THE ROAD LESS TRAVELED
While Bartholet is devoting the rest of her life to fight for children’s rights— publishing numerous books and scholarly articles over the years focusing on issues such as child abuse and neglect—she is considered to be one of the few who took the road less traveled.
When most students enter law school, the child advocacy field typically draws very little interest. Lacking the allure and pay of jobs at major corporations or law firms, the field loses some of the brightest minds.
According to Rhoda E. Schneider, general counsel of the Massachusetts Department of Education, law schools perpetuate this cycle by placing a heavy emphasis on corporate law positions. And even for students interested in the public sector, there is a tendency to turn to higher-level government positions.
“In a place like Harvard Law School, it is very common for people who really care about issues affecting children and families to feel like they are swimming against the tide,” Schneider says.
Bartholet adds that limited opportunities preclude students from developing the skills needed to become effective child advocates.
“In general, top-tier law schools are sending students to work for the richest and most prestigious members of society,” she says.
“There is no systematic training to teach students to go out and correct injustice.”
Judith S. Kaye, chief judge of New York, agrees. With many law students from schools like Harvard overlooking careers in child advocacy for positions in Washington or on Wall Street, children will remain one of the most underserved groups in the United States, she says.
“For so long, we’ve sidelined children’s issues,” Kaye says. “Too many lives are being lost, and as lawyers, we can all begin working together.”
KEEPING IDEALSIM ALIVE
Three years ago, Bartholet set out to capture this idealism.
With the help of HLS, Bartholet founded the CAP, the first multi-faceted program in the nation to train students in the field.
Based in Pound Hall, CAP offers a policy workshop that brings leading child welfare advocates into the classroom, an academic course to educate students on the legal issues relating to children, and a clinical course where students gain first-hand experience in the field.
Recently it hosted a film series on the lives of children and teenagers growing up in prison.
Though other top-tier law schools, including those at Yale University and the University of Michigan, boast well-respected child advocacy clinics, they lack the depth that Harvard’s program provides, Bartholet says.
Nicholas W. Rose, a third-year law student, took a course arranged by CAP.
“Given all these resources and tools, this is an area where not enough people go into,” he says. “I think there were a lot of people who’d be willing, but there wasn’t a vehicle at the school to do that.”
Not only does the program provide courses that bring child advocacy experts into the classroom, but it also sends students to gain first-hand experience.

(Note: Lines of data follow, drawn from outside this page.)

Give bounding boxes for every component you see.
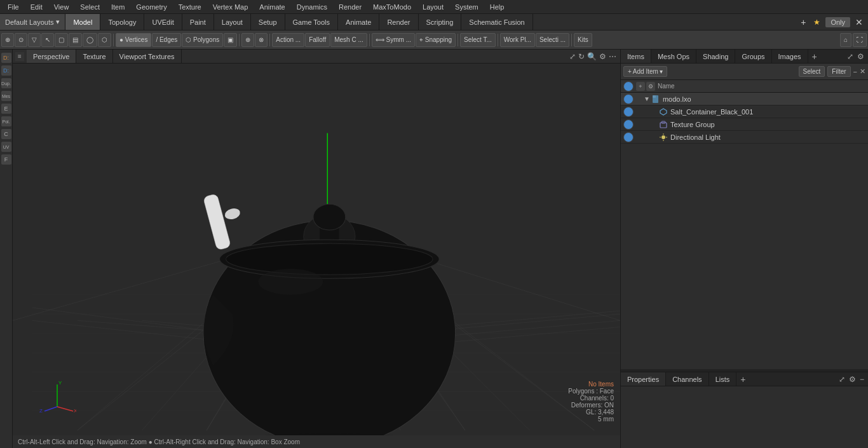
menu-render[interactable]: Render [334, 2, 367, 12]
right-tab-mesh-ops[interactable]: Mesh Ops [651, 50, 696, 63]
layout-tab-schematic[interactable]: Schematic Fusion [461, 14, 532, 30]
viewport-tab-texture[interactable]: Texture [76, 50, 112, 63]
layout-tab-topology[interactable]: Topology [100, 14, 144, 30]
layout-tab-model[interactable]: Model [65, 14, 100, 30]
right-tab-groups[interactable]: Groups [735, 50, 771, 63]
sidebar-icon-mesh[interactable]: Mes [1, 91, 11, 101]
tool-center[interactable]: ⊕ [241, 33, 254, 47]
tool-mesh[interactable]: ▣ [224, 33, 237, 47]
tool-cross[interactable]: ⊗ [255, 33, 268, 47]
tool-triangle[interactable]: ▽ [28, 33, 41, 47]
prop-settings-icon[interactable]: ⚙ [848, 375, 857, 384]
viewport-menu-icon[interactable]: ≡ [15, 52, 24, 61]
viewport-more-icon[interactable]: ⋯ [609, 52, 616, 61]
sidebar-icon-pol[interactable]: Pol. [1, 116, 11, 126]
layout-tab-setup[interactable]: Setup [251, 14, 285, 30]
right-tab-shading[interactable]: Shading [696, 50, 735, 63]
tool-box2[interactable]: ▤ [69, 33, 82, 47]
expand-arrow-light[interactable]: ▶ [653, 133, 658, 140]
expand-arrow-modo[interactable]: ▼ [644, 95, 650, 102]
prop-tab-channels[interactable]: Channels [666, 372, 709, 386]
sidebar-icon-dup[interactable]: Dup. [1, 78, 11, 88]
sidebar-icon-c[interactable]: C [1, 129, 11, 139]
tool-snapping[interactable]: ⌖ Snapping [416, 33, 456, 47]
items-list-add-icon[interactable]: + [636, 82, 645, 91]
menu-texture[interactable]: Texture [173, 2, 207, 12]
menu-maxtomodo[interactable]: MaxToModo [368, 2, 416, 12]
eye-toggle-salt[interactable] [623, 107, 634, 117]
items-minus-icon[interactable]: − [853, 68, 857, 76]
tool-falloff[interactable]: Falloff [305, 33, 330, 47]
viewport-canvas[interactable]: Y X Z No Items Polygons : Face Channels:… [13, 64, 620, 435]
viewport-maximize-icon[interactable]: ⤢ [569, 52, 576, 61]
layout-tab-paint[interactable]: Paint [182, 14, 214, 30]
layout-tab-render[interactable]: Render [379, 14, 418, 30]
expand-arrow-texture[interactable]: ▶ [653, 121, 658, 128]
prop-tab-properties[interactable]: Properties [621, 372, 666, 386]
eye-all-icon[interactable] [623, 81, 634, 92]
items-select-button[interactable]: Select [799, 66, 825, 77]
items-close-icon[interactable]: ✕ [860, 67, 865, 76]
layout-tab-layout[interactable]: Layout [214, 14, 251, 30]
sidebar-icon-1[interactable]: D: [1, 53, 11, 63]
tool-circle[interactable]: ◯ [83, 33, 97, 47]
sidebar-icon-uv[interactable]: UV [1, 142, 11, 152]
layout-tab-gametools[interactable]: Game Tools [285, 14, 339, 30]
tool-work-plane[interactable]: Work Pl... [500, 33, 535, 47]
right-tab-items[interactable]: Items [621, 50, 651, 63]
menu-vertex-map[interactable]: Vertex Map [208, 2, 254, 12]
add-panel-tab-icon[interactable]: + [808, 50, 821, 63]
menu-help[interactable]: Help [485, 2, 510, 12]
viewport-zoom-icon[interactable]: 🔍 [587, 52, 597, 61]
sidebar-icon-f[interactable]: F [1, 154, 11, 165]
panel-settings-icon[interactable]: ⚙ [856, 52, 865, 61]
eye-toggle-light[interactable] [623, 132, 634, 142]
add-prop-tab-icon[interactable]: + [736, 373, 749, 386]
tool-action[interactable]: Action ... [272, 33, 304, 47]
viewport-tab-perspective[interactable]: Perspective [27, 50, 76, 63]
item-row[interactable]: ▼ modo.lxo [621, 93, 868, 105]
tool-polygons[interactable]: ⬡ Polygons [182, 33, 223, 47]
expand-arrow-salt[interactable]: ▶ [653, 108, 658, 115]
tool-edges[interactable]: / Edges [152, 33, 181, 47]
menu-geometry[interactable]: Geometry [131, 2, 172, 12]
layout-tab-animate[interactable]: Animate [338, 14, 379, 30]
viewport-rotate-icon[interactable]: ↻ [578, 52, 585, 61]
tool-selection[interactable]: Selecti ... [536, 33, 569, 47]
tool-home[interactable]: ⌂ [840, 33, 851, 47]
tool-select-arrow[interactable]: ↖ [41, 33, 54, 47]
tool-box1[interactable]: ▢ [55, 33, 68, 47]
menu-file[interactable]: File [3, 2, 24, 12]
default-layouts-dropdown[interactable]: Default Layouts ▾ [0, 14, 65, 30]
items-list[interactable]: ▼ modo.lxo ▶ Salt_Container_Black_001 [621, 93, 868, 369]
prop-tab-lists[interactable]: Lists [709, 372, 737, 386]
prop-expand-icon[interactable]: ⤢ [837, 375, 846, 384]
layout-tab-scripting[interactable]: Scripting [419, 14, 462, 30]
menu-system[interactable]: System [450, 2, 484, 12]
tool-radial[interactable]: ⊙ [15, 33, 27, 47]
close-layout-icon[interactable]: ✕ [853, 17, 865, 27]
tool-symmetry[interactable]: ⟺ Symm ... [372, 33, 415, 47]
viewport-tab-viewport-textures[interactable]: Viewport Textures [113, 50, 182, 63]
tool-select-t[interactable]: Select T... [460, 33, 496, 47]
menu-select[interactable]: Select [75, 2, 105, 12]
add-item-button[interactable]: + Add Item ▾ [623, 66, 667, 77]
layout-tab-uvedit[interactable]: UVEdit [144, 14, 182, 30]
menu-view[interactable]: View [49, 2, 74, 12]
tool-kits[interactable]: Kits [574, 33, 592, 47]
tool-mesh-c[interactable]: Mesh C ... [330, 33, 367, 47]
item-row[interactable]: ▶ Salt_Container_Black_001 [621, 105, 868, 118]
tool-fullscreen[interactable]: ⛶ [853, 33, 867, 47]
only-button[interactable]: Only [825, 17, 850, 27]
panel-expand-icon[interactable]: ⤢ [846, 52, 855, 61]
menu-animate[interactable]: Animate [254, 2, 290, 12]
items-filter-button[interactable]: Filter [827, 66, 850, 77]
sidebar-icon-2[interactable]: D: [1, 65, 11, 76]
right-tab-images[interactable]: Images [772, 50, 808, 63]
item-row[interactable]: ▶ Directional Light [621, 131, 868, 144]
menu-dynamics[interactable]: Dynamics [292, 2, 332, 12]
menu-edit[interactable]: Edit [25, 2, 48, 12]
tool-vertices[interactable]: ● Vertices [116, 33, 151, 47]
menu-item[interactable]: Item [106, 2, 130, 12]
viewport-settings-icon[interactable]: ⚙ [599, 52, 606, 61]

“It’s made it more real,” says third-year law student Elisa Poncz, who worked in a Philadelphia juvenile law center through CAP. “You can see what real-life child advocates are doing.”
Though CAP has not completely convinced all of its participants to pursue a career in child advocacy, it has nonetheless exposed many students to a new field of law.

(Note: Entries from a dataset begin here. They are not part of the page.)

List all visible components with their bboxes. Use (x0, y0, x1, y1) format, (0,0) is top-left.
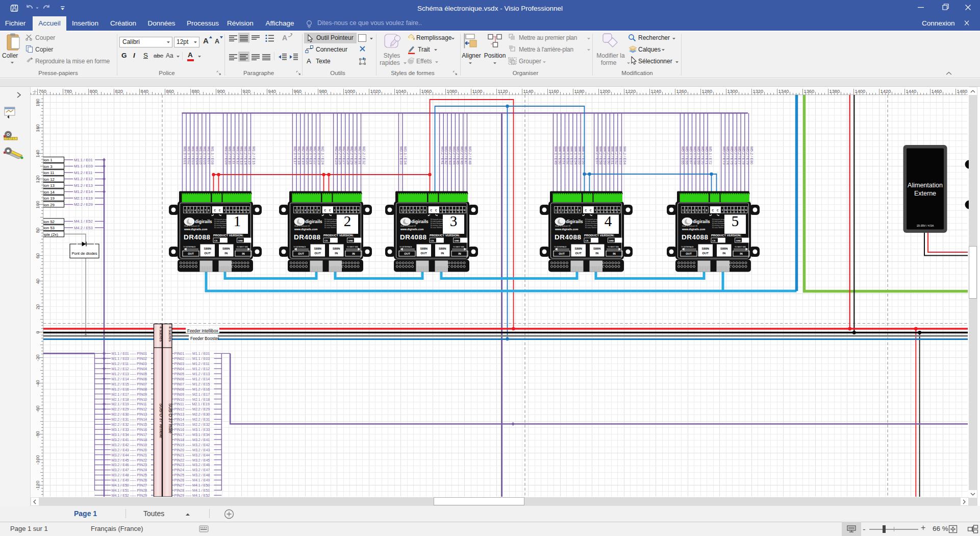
svg-text:M4.1 / E49 ----- PIN26: M4.1 / E49 ----- PIN26 (112, 478, 147, 482)
svg-text:M4.1 / E54: M4.1 / E54 (573, 147, 578, 164)
svg-text:M5.1 / E69: M5.1 / E69 (696, 147, 701, 164)
svg-text:M4.1 / E51 ----- PIN28: M4.1 / E51 ----- PIN28 (112, 489, 147, 493)
svg-text:180: 180 (35, 99, 40, 107)
svg-text:PIN29 ----- M4.1 / E52: PIN29 ----- M4.1 / E52 (174, 494, 210, 497)
svg-text:M5.1 / E66: M5.1 / E66 (685, 147, 689, 164)
svg-text:PIN16 ----- M3.1 / E33: PIN16 ----- M3.1 / E33 (174, 428, 210, 432)
svg-text:1340: 1340 (778, 89, 789, 94)
svg-text:920: 920 (243, 89, 251, 94)
svg-text:PIN27 ----- M4.1 / E50: PIN27 ----- M4.1 / E50 (174, 483, 210, 488)
svg-text:M3.1 / E33 ----- PIN16: M3.1 / E33 ----- PIN16 (112, 428, 147, 432)
svg-text:M3.2 / E48 ----- PIN25: M3.2 / E48 ----- PIN25 (112, 473, 147, 477)
svg-text:ction 19: ction 19 (43, 196, 55, 201)
svg-text:ction 53: ction 53 (43, 226, 55, 230)
svg-text:PIN25 ----- M3.2 / E48: PIN25 ----- M3.2 / E48 (174, 473, 210, 477)
svg-text:M4.2 / E53: M4.2 / E53 (74, 226, 93, 230)
svg-text:1060: 1060 (421, 89, 432, 94)
svg-text:4 sucres: 4 sucres (168, 326, 172, 342)
svg-text:1360: 1360 (804, 89, 815, 94)
svg-text:PIN10 ----- M2.1 / E18: PIN10 ----- M2.1 / E18 (174, 398, 210, 402)
svg-text:M1.2 / E15 ----- PIN07: M1.2 / E15 ----- PIN07 (112, 382, 147, 386)
svg-text:3: 3 (450, 213, 458, 229)
svg-text:M1.1 / E05: M1.1 / E05 (198, 147, 203, 164)
svg-text:940: 940 (268, 89, 277, 94)
svg-text:M4.2 / E63: M4.2 / E63 (618, 147, 623, 164)
svg-text:PIN07 ----- M1.2 / E15: PIN07 ----- M1.2 / E15 (174, 382, 210, 386)
svg-text:M3.1 / E34: M3.1 / E34 (403, 147, 408, 164)
svg-text:M4.2 / E64: M4.2 / E64 (622, 147, 627, 164)
svg-text:M5.2 / E79: M5.2 / E79 (745, 147, 750, 164)
svg-text:M2.1 / E19: M2.1 / E19 (301, 147, 306, 164)
svg-text:M4.1 / E51: M4.1 / E51 (562, 147, 566, 164)
svg-text:PIN12 ----- M2.2 / E29: PIN12 ----- M2.2 / E29 (174, 407, 210, 411)
svg-text:M4.1 / E52: M4.1 / E52 (74, 219, 93, 224)
svg-text:ction 3: ction 3 (43, 164, 52, 169)
svg-text:M3.2 / E46 ----- PIN23: M3.2 / E46 ----- PIN23 (112, 463, 147, 467)
svg-text:ction 13: ction 13 (43, 183, 55, 188)
svg-text:Alimentation: Alimentation (908, 182, 943, 189)
svg-text:PIN20 ----- M3.2 / E43: PIN20 ----- M3.2 / E43 (174, 448, 210, 452)
svg-text:M1.2 / E13: M1.2 / E13 (239, 147, 244, 164)
svg-text:Feeder Booster: Feeder Booster (190, 336, 219, 341)
svg-text:1020: 1020 (370, 89, 381, 94)
svg-text:PIN18 ----- M3.2 / E41: PIN18 ----- M3.2 / E41 (174, 438, 210, 442)
svg-text:-60: -60 (35, 405, 40, 412)
svg-text:M5.1 / E71: M5.1 / E71 (705, 147, 709, 164)
svg-text:PIN15 ----- M2.2 / E32: PIN15 ----- M2.2 / E32 (174, 423, 210, 427)
svg-text:-40: -40 (35, 380, 40, 386)
svg-text:M2.2 / E26: M2.2 / E26 (338, 147, 342, 164)
svg-text:100: 100 (35, 201, 40, 209)
svg-text:-20: -20 (35, 354, 40, 361)
svg-text:Externe: Externe (914, 190, 936, 197)
svg-text:M2.1 / E18: M2.1 / E18 (297, 147, 301, 164)
svg-text:0: 0 (35, 331, 40, 333)
svg-text:imple (2x): imple (2x) (43, 232, 58, 237)
svg-text:M2.1 / E22: M2.1 / E22 (313, 147, 317, 164)
svg-text:40: 40 (35, 279, 40, 284)
svg-text:M1.1 / E03: M1.1 / E03 (74, 164, 93, 168)
svg-text:ction 29: ction 29 (43, 203, 55, 207)
svg-text:M5.1 / E70: M5.1 / E70 (700, 147, 705, 164)
svg-text:PIN08 ----- M1.2 / E16: PIN08 ----- M1.2 / E16 (174, 387, 210, 392)
svg-text:M3.2 / E41: M3.2 / E41 (440, 147, 445, 164)
svg-text:140: 140 (35, 150, 40, 158)
svg-text:-80: -80 (35, 431, 40, 437)
svg-text:860: 860 (166, 89, 174, 94)
svg-text:M5.2 / E80: M5.2 / E80 (749, 147, 754, 164)
svg-text:SUB-D 37 mâle: SUB-D 37 mâle (168, 403, 173, 433)
svg-text:M5.2 / E76: M5.2 / E76 (734, 147, 738, 164)
svg-text:1120: 1120 (498, 89, 508, 94)
svg-text:PIN01 ----- M1.1 / E01: PIN01 ----- M1.1 / E01 (174, 352, 210, 356)
svg-text:160: 160 (35, 124, 40, 132)
svg-text:M4.2 / E57: M4.2 / E57 (595, 147, 599, 164)
svg-text:1380: 1380 (830, 89, 840, 94)
svg-text:M2.2 / E31: M2.2 / E31 (358, 147, 362, 164)
svg-text:-120: -120 (35, 481, 40, 491)
svg-text:M1.2 / E16 ----- PIN08: M1.2 / E16 ----- PIN08 (112, 387, 147, 392)
svg-text:M2.1 / E19 ----- PIN11: M2.1 / E19 ----- PIN11 (112, 402, 147, 406)
svg-text:1100: 1100 (472, 89, 483, 94)
svg-text:PIN17 ----- M3.1 / E34: PIN17 ----- M3.1 / E34 (174, 433, 210, 437)
svg-text:M2.2 / E30: M2.2 / E30 (354, 147, 358, 164)
svg-text:M3.2 / E47: M3.2 / E47 (464, 147, 468, 164)
svg-text:PIN24 ----- M3.2 / E47: PIN24 ----- M3.2 / E47 (174, 468, 210, 472)
svg-text:M4.2 / E60: M4.2 / E60 (607, 147, 611, 164)
svg-text:PIN28 ----- M4.1 / E51: PIN28 ----- M4.1 / E51 (174, 489, 210, 493)
svg-text:M1.1 / E08: M1.1 / E08 (210, 147, 215, 164)
svg-text:M4.1 / E50 ----- PIN27: M4.1 / E50 ----- PIN27 (112, 483, 147, 488)
svg-text:M1.2 / E12: M1.2 / E12 (236, 147, 240, 164)
svg-text:M3.2 / E45 ----- PIN22: M3.2 / E45 ----- PIN22 (112, 458, 147, 462)
svg-text:PIN14 ----- M2.2 / E31: PIN14 ----- M2.2 / E31 (174, 418, 210, 422)
svg-text:120: 120 (35, 175, 40, 183)
svg-text:M5.1 / E67: M5.1 / E67 (689, 147, 693, 164)
svg-text:1000: 1000 (345, 89, 356, 94)
svg-text:1420: 1420 (881, 89, 891, 94)
svg-text:1460: 1460 (932, 89, 942, 94)
svg-text:M3.2 / E47 ----- PIN24: M3.2 / E47 ----- PIN24 (112, 468, 147, 472)
svg-text:M2.1 / E17 ----- PIN09: M2.1 / E17 ----- PIN09 (112, 393, 147, 397)
svg-text:760: 760 (39, 89, 47, 94)
svg-text:M3.2 / E43 ----- PIN20: M3.2 / E43 ----- PIN20 (112, 448, 147, 452)
svg-text:M2.1 / E17: M2.1 / E17 (293, 147, 297, 164)
svg-text:PIN09 ----- M2.1 / E17: PIN09 ----- M2.1 / E17 (174, 393, 210, 397)
svg-text:1320: 1320 (753, 89, 764, 94)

Carlos A.L. Aqui, a second-year law student who took CAP’s clinical course, worked in the Philippines with young women forced to labor as domestic workers.
Though Aqui says he isn’t ready to commit his career to this area, the program exposed him to an area that he predicts will impassion him even after graduation.
Bartholet sees Aqui’s newfound sentiments toward child advocacy as a testament to the CAP’s accomplishments.
“It’s a program that can inspire,” she says, “but also can keep idealism alive.”